---------- Material for this exercise
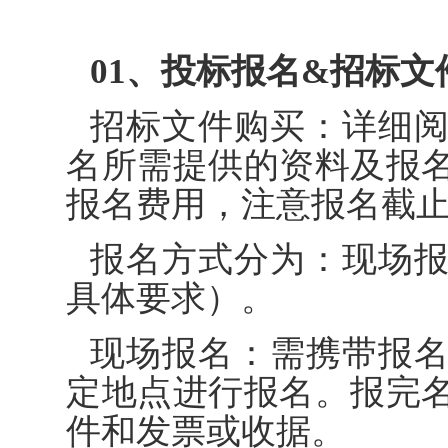
01、投标报名&招标文
招标文件购买：详细
名所需提供的资料及报
报名费用，注意报名截
报名方式分为：现场
具体要求）。
现场报名：需携带报
定地点进行报名。报完
件和发票或收据。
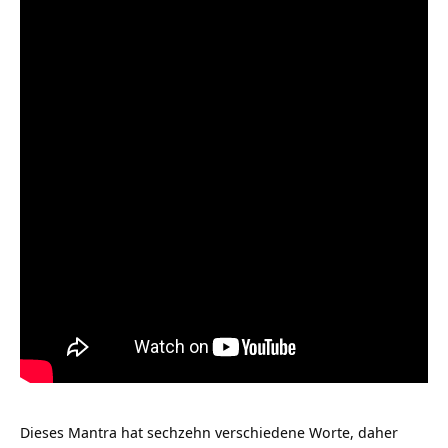
Dieses Mantra hat sechzehn verschiedene Worte, daher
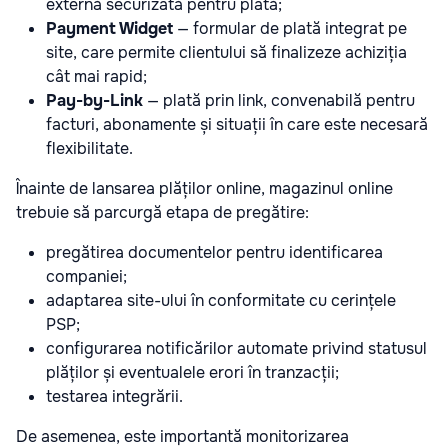
externă securizată pentru plată;
Payment Widget
— formular de plată integrat pe
site, care permite clientului să finalizeze achiziția
cât mai rapid;
Pay-by-Link
— plată prin link, convenabilă pentru
facturi, abonamente și situații în care este necesară
flexibilitate.
Înainte de lansarea plăților online, magazinul online
trebuie să parcurgă etapa de pregătire:
pregătirea documentelor pentru identificarea
companiei;
adaptarea site-ului în conformitate cu cerințele
PSP;
configurarea notificărilor automate privind statusul
plăților și eventualele erori în tranzacții;
testarea integrării.
De asemenea, este importantă monitorizarea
--------------------
_Exercise requirements_. Set down exactly the lines running from the beginning of the entries above to the line that contains "flexibilitate.", including both, and leave out pictures.

_Answer space_.
01、投标报名&招标文
招标文件购买：详细
名所需提供的资料及报
报名费用，注意报名截
报名方式分为：现场
具体要求）。
现场报名：需携带报
定地点进行报名。报完
件和发票或收据。
Dieses Mantra hat sechzehn verschiedene Worte, daher
externă securizată pentru plată;
Payment Widget
— formular de plată integrat pe
site, care permite clientului să finalizeze achiziția
cât mai rapid;
Pay-by-Link
— plată prin link, convenabilă pentru
facturi, abonamente și situații în care este necesară
flexibilitate.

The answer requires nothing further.